Вот один из них. Пожарная вышка, спят двое пожарных, молодой и пожилой. Молодой, проснувшись, спрашивает:
— А правда, есть такая работа, где ничего делать не надо?
— Ох, не лень тебе еще и разговаривать?
Вот так в народе и думают. Мол, все равно им заняться нечем. Вон, спи да листай журнал «Пожарное дело», которого в дежурной части целые пачки за все года. Завалялась даже пара дореволюционных номеров.
В общем-то, старший лейтенант Савельев был совсем не против, если бы все так и обстояло. Когда огнеборец, как их иногда пафосно называют в том же «Пожарном деле», спит, значит, не горят квартиры и фабричные корпуса. Не задыхаются в дыму люди, не в силах выбраться из пылающих помещений и погибающие страшно, как на костре инквизиции. Не сгорает имущество на миллионы рублей, которое так нужно строящейся, растущей стране. Так что сон пожарного — это индикатор спокойствия города.
Вот только, к сожалению, бывает он не так часто, как хотелось бы. Выезды, выезды, выезды. Каждое дежурство обязательно что-нибудь случается. Окурок у заснувшего пьяницы — в результате сгоревшая квартира. Поджог урны малолетними шалопаями — и огонь запросто может перекинуться на деревянные постройки. Короткое замыкание — и угроза того, что дотла выгорит склад древесно-стружечных материалов.
У пожарных много уровней тревоги. Самое страшное — пожары категории сложности «Вызов пять». Это что-то типа пожара на нефтебазе, как в позапрошлом году, когда положение сложилось чрезвычайное, погиб начальник службы пожаротушения. Такое тоже бывает. Огонь — это стихия, которая не щадит никого.
Так что, с учетом изложенного, Савельев больше всего любил спать на работе.
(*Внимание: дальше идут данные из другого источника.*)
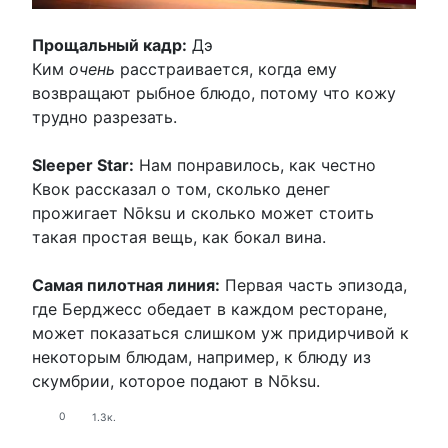
Прощальный кадр:
Дэ
Ким
очень
расстраивается, когда ему
возвращают рыбное блюдо, потому что кожу
трудно разрезать.
Sleeper Star:
Нам понравилось, как честно
Квок рассказал о том, сколько денег
прожигает Nōksu и сколько может стоить
такая простая вещь, как бокал вина.
Самая пилотная линия:
Первая часть эпизода,
где Берджесс обедает в каждом ресторане,
может показаться слишком уж придирчивой к
некоторым блюдам, например, к блюду из
скумбрии, которое подают в Nōksu.
0
1.3к.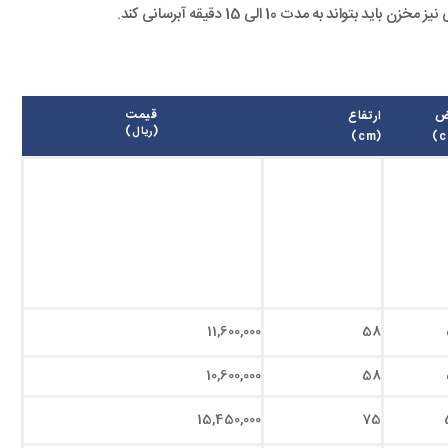
قیمت
ض
ارتفاع
(ریال)
(cm)
11,600,000
58
10,600,000
58
15,450,000
75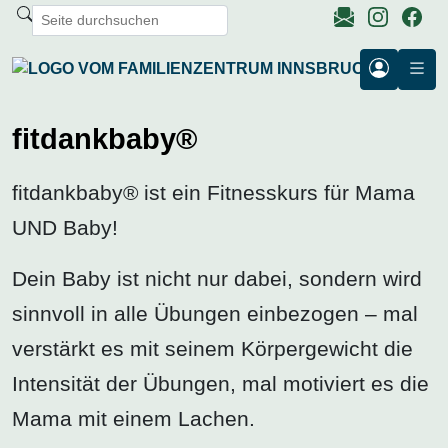
fitdankbaby®
fitdankbaby® ist ein Fitnesskurs für Mama
UND Baby!
Dein Baby ist nicht nur dabei, sondern wird
sinnvoll in alle Übungen einbezogen – mal
verstärkt es mit seinem Körpergewicht die
Intensität der Übungen, mal motiviert es die
Mama mit einem Lachen.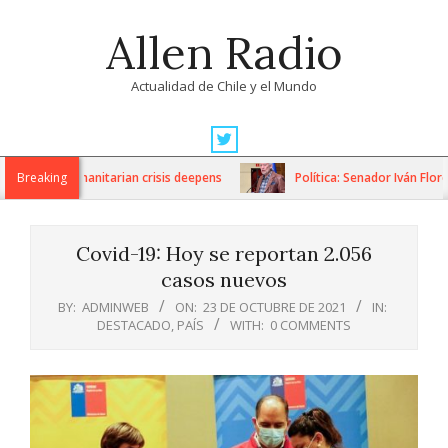
Skip
Allen Radio
to
content
Actualidad de Chile y el Mundo
Primary
Navigation
ns as humanitarian crisis deepens
Breaking
Política: Senador Iván Flores 
Menu
Covid-19: Hoy se reportan 2.056
casos nuevos
BY:
ADMINWEB
ON:
23 DE OCTUBRE DE 2021
IN:
DESTACADO
,
PAÍS
WITH:
0 COMMENTS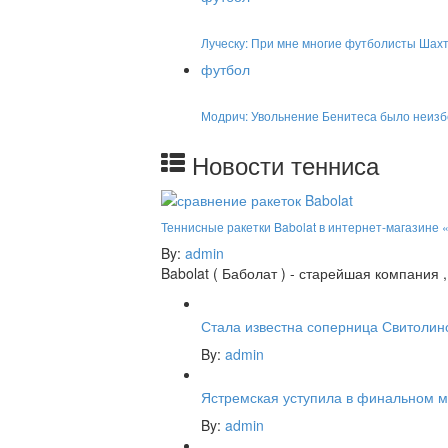
Луческу: При мне многие футболисты Шах
футбол
Модрич: Увольнение Бенитеса было неиз
Новости тенниса
Теннисные ракетки Babolat в интернет-магазине 
By:
admin
Babolat ( Баболат ) - старейшая компани
Стала известна соперница Свитолин
By:
admin
Ястремская уступила в финальном м
By:
admin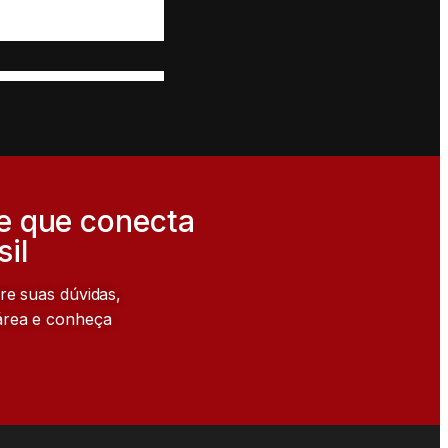
e que conecta
il
ire suas dúvidas,
 área e conheça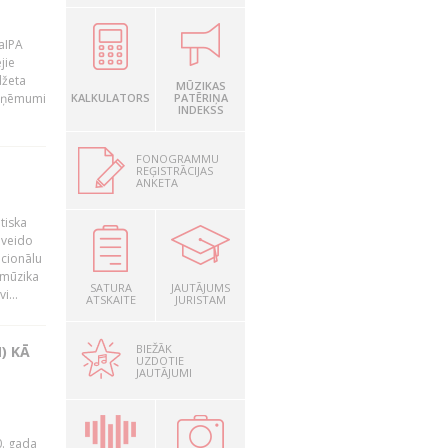
LaIPA
jie
džeta
MŪZIKAS
 ieņēmumi
KALKULATORS
PATĒRIŅA
INDEKSS
FONOGRAMMU
REĢISTRĀCIJAS
ANKETA
tiska
 veido
ocionālu
 mūzika
SATURA
JAUTĀJUMS
i...
ATSKAITE
JURISTAM
BIEŽĀK
) KĀ
UZDOTIE
JAUTĀJUMI
0. gada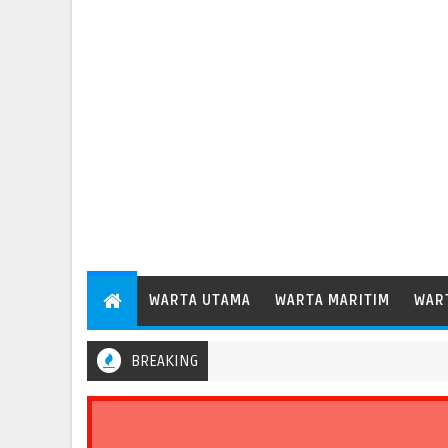
WARTA UTAMA
WARTA MARITIM
WAR
BREAKING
С другой стороны, звук тревоги — это адреналин в крови, риск и азарт. Он боролся с огнем не на жизнь, а на смерть, как его отец с фашистами под Ржевом. Разбушевавшийся огонь был врагом. И Савельев ощущал себя в такие моменты нужным и востребованным. Знал он, что не зря появился на свет, когда в позапрошлом году вытаскивал из пожара, уворачиваясь от обваливающихся балок, двоих маленьких девочек. И когда в последний момент предотвратил взрыв бытового газа, готового снести многоэтажный дом. И всегда было в итоге пьянящее чувство победы. Но бывали и поражения, каждое из которых тяжелой гирькой падает в хранилища памяти.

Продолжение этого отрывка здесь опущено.